• **Source data**:

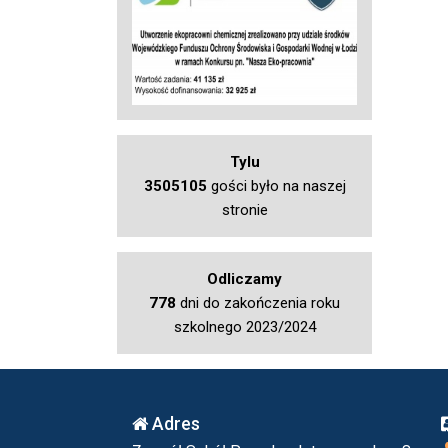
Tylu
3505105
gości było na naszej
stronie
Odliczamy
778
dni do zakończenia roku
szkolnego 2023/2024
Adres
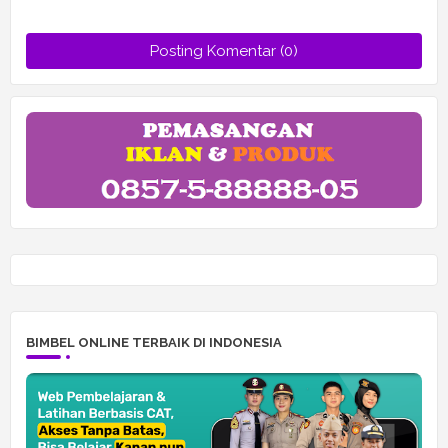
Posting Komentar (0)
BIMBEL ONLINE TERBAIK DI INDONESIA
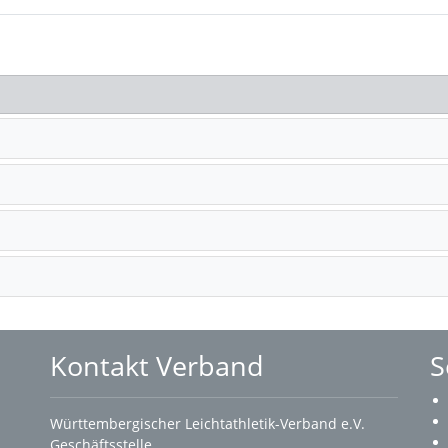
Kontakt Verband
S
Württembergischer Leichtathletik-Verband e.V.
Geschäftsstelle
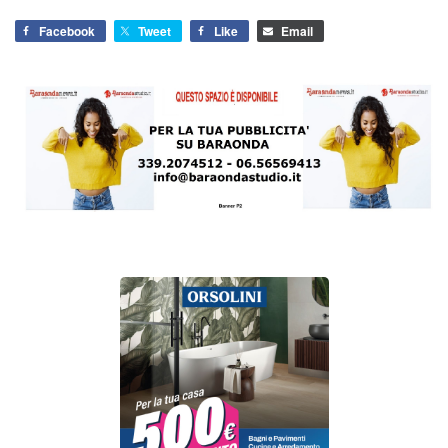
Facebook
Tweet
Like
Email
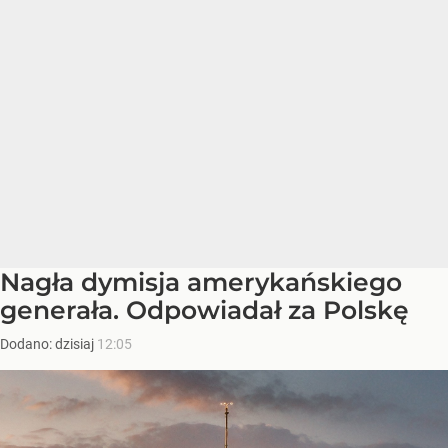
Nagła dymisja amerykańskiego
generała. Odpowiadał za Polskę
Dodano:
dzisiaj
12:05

• **Problem description**: Wherever the string "Verband" appears in a line of the records, copy that line.

• **Answer to this problem**:
Kontakt Verband
Württembergischer Leichtathletik-Verband e.V.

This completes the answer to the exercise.